*Task to carry out*. Reproduce exactly the opening lines of the listing, stopping after the line that contains "deze houten ringen" and including it.

*Material supplied*.
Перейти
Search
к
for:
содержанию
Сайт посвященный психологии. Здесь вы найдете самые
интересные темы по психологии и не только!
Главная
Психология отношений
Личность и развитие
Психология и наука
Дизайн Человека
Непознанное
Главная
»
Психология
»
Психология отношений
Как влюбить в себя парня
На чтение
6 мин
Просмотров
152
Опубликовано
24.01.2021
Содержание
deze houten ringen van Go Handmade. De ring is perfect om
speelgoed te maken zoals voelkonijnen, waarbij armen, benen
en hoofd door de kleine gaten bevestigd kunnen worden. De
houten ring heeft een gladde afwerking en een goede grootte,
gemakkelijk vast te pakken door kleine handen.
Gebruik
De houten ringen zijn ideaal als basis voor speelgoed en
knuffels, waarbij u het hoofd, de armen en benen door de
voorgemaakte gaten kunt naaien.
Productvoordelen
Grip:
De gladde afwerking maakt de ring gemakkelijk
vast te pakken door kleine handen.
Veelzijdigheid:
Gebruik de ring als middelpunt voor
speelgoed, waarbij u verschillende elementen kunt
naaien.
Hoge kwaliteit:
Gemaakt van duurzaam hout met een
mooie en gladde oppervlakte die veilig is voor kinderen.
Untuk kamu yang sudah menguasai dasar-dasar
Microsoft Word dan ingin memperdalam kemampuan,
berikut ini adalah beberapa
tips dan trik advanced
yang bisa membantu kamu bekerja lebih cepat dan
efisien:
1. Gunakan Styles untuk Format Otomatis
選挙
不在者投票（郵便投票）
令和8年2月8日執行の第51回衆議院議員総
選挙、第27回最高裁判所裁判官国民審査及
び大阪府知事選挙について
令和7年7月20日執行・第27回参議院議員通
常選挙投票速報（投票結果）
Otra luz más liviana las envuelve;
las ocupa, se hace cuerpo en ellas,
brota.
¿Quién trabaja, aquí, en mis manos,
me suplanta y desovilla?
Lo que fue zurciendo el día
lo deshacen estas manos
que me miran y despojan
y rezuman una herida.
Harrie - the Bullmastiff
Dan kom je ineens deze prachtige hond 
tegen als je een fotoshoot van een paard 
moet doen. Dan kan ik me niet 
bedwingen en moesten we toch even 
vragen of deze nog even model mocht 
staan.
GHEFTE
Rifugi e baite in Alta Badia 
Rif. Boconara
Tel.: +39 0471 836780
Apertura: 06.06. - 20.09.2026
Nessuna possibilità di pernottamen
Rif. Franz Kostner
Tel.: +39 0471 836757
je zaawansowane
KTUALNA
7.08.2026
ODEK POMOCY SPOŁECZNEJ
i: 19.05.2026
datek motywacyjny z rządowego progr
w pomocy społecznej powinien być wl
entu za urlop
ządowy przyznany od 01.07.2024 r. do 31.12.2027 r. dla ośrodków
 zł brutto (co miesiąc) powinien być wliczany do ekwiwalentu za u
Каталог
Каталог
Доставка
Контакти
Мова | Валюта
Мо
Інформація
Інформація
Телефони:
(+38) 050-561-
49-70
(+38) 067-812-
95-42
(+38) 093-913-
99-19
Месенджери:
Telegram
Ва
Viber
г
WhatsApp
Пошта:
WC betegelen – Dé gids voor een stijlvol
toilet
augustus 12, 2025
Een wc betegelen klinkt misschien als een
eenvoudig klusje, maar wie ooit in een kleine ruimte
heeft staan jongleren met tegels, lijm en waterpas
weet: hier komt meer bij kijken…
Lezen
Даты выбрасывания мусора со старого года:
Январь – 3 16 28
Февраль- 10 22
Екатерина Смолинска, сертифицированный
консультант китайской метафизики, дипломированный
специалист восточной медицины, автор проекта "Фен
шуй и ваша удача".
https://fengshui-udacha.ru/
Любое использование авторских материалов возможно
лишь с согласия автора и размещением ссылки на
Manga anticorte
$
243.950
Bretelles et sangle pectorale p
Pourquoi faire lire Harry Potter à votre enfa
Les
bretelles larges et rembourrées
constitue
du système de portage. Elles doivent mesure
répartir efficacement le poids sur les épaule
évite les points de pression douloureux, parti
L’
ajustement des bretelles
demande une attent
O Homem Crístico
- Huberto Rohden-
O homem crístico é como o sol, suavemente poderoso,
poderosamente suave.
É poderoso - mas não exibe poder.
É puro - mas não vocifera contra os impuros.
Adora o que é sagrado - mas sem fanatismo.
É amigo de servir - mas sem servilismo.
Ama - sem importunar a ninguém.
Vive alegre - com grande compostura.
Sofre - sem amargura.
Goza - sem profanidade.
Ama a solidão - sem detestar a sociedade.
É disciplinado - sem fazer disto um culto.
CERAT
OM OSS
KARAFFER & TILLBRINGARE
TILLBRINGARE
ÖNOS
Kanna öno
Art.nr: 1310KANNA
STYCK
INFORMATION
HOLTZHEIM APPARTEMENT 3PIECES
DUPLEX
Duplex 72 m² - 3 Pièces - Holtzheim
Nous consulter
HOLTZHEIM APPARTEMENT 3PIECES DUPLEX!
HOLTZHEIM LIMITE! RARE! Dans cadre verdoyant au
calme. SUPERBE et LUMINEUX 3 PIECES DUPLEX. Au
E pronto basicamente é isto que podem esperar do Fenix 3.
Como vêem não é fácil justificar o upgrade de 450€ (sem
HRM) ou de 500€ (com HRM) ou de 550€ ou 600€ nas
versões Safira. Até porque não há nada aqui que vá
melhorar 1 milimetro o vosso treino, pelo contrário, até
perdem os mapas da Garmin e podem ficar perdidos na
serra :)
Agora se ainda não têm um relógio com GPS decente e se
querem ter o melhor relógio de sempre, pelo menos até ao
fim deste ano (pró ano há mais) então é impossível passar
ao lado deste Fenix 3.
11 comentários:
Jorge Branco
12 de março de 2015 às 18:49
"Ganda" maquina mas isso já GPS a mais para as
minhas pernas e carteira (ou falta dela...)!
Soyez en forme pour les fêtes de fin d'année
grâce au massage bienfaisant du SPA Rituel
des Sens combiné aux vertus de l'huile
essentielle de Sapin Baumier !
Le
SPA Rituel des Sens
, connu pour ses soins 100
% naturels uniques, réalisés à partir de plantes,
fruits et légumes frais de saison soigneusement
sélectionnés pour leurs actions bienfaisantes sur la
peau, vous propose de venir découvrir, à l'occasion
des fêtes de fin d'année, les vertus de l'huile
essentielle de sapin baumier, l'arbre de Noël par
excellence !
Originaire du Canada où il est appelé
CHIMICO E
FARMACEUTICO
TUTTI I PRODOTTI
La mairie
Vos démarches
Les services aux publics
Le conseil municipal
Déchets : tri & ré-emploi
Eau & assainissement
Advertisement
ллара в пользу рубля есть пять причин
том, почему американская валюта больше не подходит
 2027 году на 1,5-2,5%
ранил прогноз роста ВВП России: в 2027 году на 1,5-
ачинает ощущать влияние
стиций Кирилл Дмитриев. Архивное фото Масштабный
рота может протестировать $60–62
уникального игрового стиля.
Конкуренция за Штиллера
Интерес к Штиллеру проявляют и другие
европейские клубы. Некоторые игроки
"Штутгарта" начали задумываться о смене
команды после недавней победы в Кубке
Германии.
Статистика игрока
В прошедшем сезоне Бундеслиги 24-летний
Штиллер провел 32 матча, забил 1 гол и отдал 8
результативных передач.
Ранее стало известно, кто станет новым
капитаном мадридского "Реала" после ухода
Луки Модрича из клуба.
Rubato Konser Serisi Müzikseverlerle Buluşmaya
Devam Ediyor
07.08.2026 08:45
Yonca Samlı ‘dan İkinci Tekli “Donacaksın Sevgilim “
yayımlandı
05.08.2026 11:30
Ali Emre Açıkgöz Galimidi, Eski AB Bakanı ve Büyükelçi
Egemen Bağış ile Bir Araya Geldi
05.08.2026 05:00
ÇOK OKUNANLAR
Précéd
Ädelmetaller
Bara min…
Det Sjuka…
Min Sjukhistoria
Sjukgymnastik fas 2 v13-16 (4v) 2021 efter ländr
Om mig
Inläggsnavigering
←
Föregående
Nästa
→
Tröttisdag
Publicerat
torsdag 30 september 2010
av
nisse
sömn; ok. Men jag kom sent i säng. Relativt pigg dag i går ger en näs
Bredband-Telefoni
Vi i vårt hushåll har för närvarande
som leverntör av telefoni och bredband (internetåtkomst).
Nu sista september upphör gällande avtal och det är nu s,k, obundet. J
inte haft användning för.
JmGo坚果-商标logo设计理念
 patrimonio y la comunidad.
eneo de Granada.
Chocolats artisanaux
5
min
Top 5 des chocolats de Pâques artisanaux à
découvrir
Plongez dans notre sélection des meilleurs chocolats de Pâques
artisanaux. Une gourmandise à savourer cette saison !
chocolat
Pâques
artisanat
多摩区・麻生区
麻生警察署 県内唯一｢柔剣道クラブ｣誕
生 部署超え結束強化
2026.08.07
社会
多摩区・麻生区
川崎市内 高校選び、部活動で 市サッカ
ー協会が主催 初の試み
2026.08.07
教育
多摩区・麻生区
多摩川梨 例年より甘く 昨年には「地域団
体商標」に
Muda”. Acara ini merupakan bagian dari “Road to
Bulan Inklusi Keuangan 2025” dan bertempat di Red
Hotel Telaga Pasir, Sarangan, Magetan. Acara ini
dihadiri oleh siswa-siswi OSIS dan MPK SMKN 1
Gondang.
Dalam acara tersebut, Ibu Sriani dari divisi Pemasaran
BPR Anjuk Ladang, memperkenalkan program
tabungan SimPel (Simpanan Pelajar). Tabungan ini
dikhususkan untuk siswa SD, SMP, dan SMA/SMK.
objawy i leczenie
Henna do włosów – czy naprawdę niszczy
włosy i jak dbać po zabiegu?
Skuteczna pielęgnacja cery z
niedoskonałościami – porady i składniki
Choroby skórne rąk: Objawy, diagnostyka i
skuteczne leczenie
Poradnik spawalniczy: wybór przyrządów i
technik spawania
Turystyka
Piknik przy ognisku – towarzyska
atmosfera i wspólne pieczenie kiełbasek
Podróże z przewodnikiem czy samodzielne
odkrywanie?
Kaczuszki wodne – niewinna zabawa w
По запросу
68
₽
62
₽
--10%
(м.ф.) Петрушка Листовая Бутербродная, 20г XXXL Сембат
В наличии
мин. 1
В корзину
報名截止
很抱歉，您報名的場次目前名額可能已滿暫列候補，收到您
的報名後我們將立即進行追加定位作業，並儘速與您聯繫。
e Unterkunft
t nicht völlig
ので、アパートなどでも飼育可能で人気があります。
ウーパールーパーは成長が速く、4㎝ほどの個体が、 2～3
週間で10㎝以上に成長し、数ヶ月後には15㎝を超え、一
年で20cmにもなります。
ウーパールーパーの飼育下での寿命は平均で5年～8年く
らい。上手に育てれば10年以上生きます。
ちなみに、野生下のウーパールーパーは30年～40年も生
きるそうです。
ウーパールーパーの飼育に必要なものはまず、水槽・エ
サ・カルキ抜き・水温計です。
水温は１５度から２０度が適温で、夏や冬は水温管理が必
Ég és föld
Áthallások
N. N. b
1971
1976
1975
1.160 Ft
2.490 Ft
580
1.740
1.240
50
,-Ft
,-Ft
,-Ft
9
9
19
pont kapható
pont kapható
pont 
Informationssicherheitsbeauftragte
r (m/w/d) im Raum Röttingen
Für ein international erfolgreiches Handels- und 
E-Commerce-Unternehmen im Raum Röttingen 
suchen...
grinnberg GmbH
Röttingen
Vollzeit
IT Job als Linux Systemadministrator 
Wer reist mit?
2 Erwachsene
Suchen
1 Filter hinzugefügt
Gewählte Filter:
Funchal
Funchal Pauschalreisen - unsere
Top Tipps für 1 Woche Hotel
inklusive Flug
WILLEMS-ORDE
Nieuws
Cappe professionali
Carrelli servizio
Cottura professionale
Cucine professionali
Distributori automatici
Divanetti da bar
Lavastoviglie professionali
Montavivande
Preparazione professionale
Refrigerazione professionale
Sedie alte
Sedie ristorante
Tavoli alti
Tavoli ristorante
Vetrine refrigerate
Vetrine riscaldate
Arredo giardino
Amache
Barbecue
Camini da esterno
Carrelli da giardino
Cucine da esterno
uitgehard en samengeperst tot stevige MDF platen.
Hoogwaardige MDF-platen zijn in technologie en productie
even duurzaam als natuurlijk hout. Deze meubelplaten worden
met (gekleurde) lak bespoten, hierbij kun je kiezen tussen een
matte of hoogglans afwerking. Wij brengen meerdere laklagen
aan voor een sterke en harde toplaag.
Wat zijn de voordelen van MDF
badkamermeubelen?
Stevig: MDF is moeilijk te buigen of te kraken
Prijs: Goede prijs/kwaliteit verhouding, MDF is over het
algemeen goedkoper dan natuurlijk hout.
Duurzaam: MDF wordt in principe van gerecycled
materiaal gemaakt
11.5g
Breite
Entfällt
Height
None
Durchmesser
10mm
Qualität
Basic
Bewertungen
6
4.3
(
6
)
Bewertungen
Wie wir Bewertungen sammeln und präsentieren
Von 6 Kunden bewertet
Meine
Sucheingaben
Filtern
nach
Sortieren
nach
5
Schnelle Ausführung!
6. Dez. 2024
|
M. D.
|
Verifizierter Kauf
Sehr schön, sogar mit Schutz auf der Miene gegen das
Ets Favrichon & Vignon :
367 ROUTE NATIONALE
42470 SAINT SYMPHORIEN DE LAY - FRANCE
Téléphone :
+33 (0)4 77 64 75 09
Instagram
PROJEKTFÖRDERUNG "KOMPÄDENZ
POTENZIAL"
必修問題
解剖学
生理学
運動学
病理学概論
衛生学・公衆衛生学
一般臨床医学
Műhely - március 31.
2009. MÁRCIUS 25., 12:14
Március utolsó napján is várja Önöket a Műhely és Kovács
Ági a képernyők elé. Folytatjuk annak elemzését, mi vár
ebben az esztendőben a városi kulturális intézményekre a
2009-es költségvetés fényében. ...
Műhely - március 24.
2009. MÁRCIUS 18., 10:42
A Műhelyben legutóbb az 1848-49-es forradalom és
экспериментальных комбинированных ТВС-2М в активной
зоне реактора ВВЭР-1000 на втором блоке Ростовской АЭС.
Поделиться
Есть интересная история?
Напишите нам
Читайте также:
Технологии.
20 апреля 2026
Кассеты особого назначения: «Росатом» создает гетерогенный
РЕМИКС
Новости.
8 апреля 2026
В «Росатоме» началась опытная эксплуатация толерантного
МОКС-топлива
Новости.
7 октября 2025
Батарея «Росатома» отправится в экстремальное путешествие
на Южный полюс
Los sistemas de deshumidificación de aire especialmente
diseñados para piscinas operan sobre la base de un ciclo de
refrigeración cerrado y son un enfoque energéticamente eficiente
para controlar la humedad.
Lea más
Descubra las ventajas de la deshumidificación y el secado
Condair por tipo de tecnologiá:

*Output below*.
Перейти
Search
к
for:
содержанию
Сайт посвященный психологии. Здесь вы найдете самые
интересные темы по психологии и не только!
Главная
Психология отношений
Личность и развитие
Психология и наука
Дизайн Человека
Непознанное
Главная
»
Психология
»
Психология отношений
Как влюбить в себя парня
На чтение
6 мин
Просмотров
152
Опубликовано
24.01.2021
Содержание
deze houten ringen van Go Handmade. De ring is perfect om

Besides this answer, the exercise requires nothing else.